EXERCISE PROMPT => Lines from the one containing "495 771 32 42" through the end of the data are to be returned exactly, and no others.

Stored data

------------------------------------------------------------------------

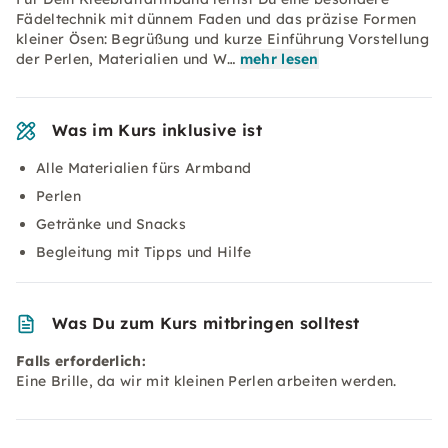
Fädeltechnik mit dünnem Faden und das präzise Formen
kleiner Ösen: Begrüßung und kurze Einführung Vorstellung
der Perlen, Materialien und W…
mehr lesen
Was im Kurs inklusive ist
Alle Materialien fürs Armband
Perlen
Getränke und Snacks
Begleitung mit Tipps und Hilfe
Was Du zum Kurs mitbringen solltest
Falls erforderlich:
Eine Brille, da wir mit kleinen Perlen arbeiten werden.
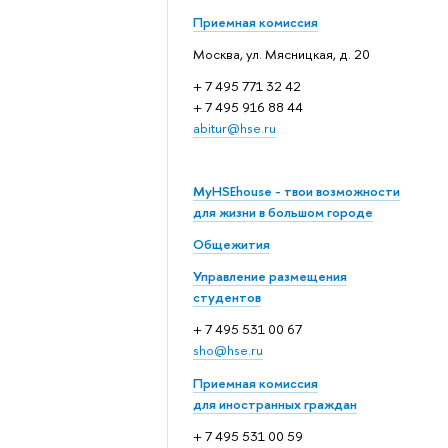
Приемная комиссия
Москва, ул. Мясницкая, д. 20
+ 7 495 771 32 42
+ 7 495 916 88 44
abitur@hse.ru
MyHSEhouse - твои возможности
для жизни в большом городе
Общежития
Управление размещения
студентов
+ 7 495 531 00 67
sho@hse.ru
Приемная комиссия
для иностранных граждан
+ 7 495 531 00 59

------------------------------------------------------------------------

RESULT BELOW =>
+ 7 495 771 32 42
+ 7 495 916 88 44
abitur@hse.ru
MyHSEhouse - твои возможности
для жизни в большом городе
Общежития
Управление размещения
студентов
+ 7 495 531 00 67
sho@hse.ru
Приемная комиссия
для иностранных граждан
+ 7 495 531 00 59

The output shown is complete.